It wouldn't be the first time Apple has Twitter-related concerns.
In response to allegations that Apple "threatened to withheld" Twitter from its store, Elon Musk has criticized the company's App Store regulations. Musk claims that Apple "won't tell us why" it is having problems with Twitter.
Musk criticized Apple's 30 % "tax" on in-app sales in later tweets and asserted that the company has "censored" other developers. Apple "has virtually stopped advertising on Twitter," he added. (Apple wouldn't be the first significant advertiser in recent weeks to do this.)
It wouldn't be the first time that Apple has criticized Twitter. Yoel Roth, the former head of trust and safety at Twitter, claimed that during the course of reviewing apps for the Apple App Store, reviewers frequently highlighted content on Twitter.
In a blog post, Roth claimed that app reviewers had pointed out instances of racist insults and nudity on the service. "In my tenure at Twitter, representatives of the app stores often highlighted concerns about content available on our platform," Roth wrote. These review methods "have the capacity to derail company plans and precipitate all-hands-on-deck crises for weeks or months at a time," despite the fact that they "appears to be driven entirely by manual checks and anecdotes."

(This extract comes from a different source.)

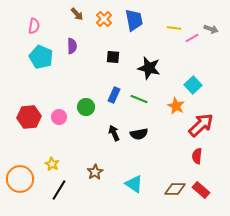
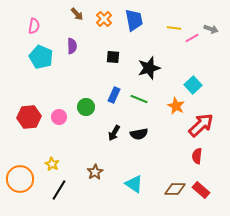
black star: rotated 30 degrees counterclockwise
black arrow: rotated 126 degrees counterclockwise
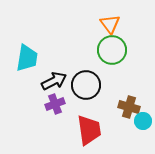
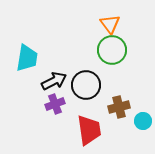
brown cross: moved 10 px left; rotated 30 degrees counterclockwise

A request for comment from Apple did not immediately receive a response.
Musk didn't say whether Apple is delaying fresh service updates or threatening to remove the app entirely from its store. But there have been a few recent problems that might have prompted more investigation into Twitter.
The Guardian claimed on Sunday that until government officials informed Twitter of the presence of a "freshly published" video of a 2019 terror assault at a mosque in Christchurch, New Zealand, the firm had not yet removed it. The growth in hate speech and the re-instatement of well-known accounts that were banned for violating Twitter's hate speech standards have also drawn a great deal of criticism from campaigners. Additionally, Musk just declared his intention to "amnesty" banned users.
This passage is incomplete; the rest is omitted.